### Directions for this task
Some entries follow. Reproduce exactly the lines starting at the one with "et des Forêts (ENGREF)" and stopping after the one with "5 sao đầu tiên bậc nhất tại Đà Nẵng".

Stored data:
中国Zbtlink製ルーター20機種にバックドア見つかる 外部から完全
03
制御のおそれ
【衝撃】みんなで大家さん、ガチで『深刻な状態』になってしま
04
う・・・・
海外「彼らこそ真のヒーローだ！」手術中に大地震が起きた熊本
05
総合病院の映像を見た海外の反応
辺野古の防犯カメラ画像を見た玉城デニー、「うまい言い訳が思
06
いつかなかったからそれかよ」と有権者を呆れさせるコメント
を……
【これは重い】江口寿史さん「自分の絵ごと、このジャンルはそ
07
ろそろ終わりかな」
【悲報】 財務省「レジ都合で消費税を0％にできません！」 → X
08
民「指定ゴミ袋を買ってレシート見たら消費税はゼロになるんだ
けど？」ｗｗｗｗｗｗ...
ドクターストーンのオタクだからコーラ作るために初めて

* * *

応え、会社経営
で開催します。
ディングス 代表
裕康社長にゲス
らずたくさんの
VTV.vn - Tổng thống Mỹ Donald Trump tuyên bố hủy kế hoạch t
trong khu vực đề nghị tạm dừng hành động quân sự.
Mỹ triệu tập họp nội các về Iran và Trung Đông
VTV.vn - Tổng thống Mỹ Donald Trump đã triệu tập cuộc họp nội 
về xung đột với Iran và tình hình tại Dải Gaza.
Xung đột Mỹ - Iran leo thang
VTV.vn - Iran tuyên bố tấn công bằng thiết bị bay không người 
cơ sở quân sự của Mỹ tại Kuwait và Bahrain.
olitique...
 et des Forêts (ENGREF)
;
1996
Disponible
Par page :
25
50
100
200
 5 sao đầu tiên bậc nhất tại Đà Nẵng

==

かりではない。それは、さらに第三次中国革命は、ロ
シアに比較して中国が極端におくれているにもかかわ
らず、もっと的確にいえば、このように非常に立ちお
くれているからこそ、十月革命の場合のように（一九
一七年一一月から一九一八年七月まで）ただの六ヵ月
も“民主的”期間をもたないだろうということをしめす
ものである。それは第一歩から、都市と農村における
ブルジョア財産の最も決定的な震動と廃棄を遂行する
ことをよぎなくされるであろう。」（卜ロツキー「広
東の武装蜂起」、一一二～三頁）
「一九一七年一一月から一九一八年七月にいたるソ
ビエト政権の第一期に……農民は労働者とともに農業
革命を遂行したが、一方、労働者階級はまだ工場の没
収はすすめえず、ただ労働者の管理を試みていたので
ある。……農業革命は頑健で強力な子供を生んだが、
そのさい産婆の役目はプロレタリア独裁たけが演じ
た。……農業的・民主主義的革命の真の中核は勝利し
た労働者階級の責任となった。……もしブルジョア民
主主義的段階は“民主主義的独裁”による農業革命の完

### Result of this exercise
 et des Forêts (ENGREF)
;
1996
Disponible
Par page :
25
50
100
200
 5 sao đầu tiên bậc nhất tại Đà Nẵng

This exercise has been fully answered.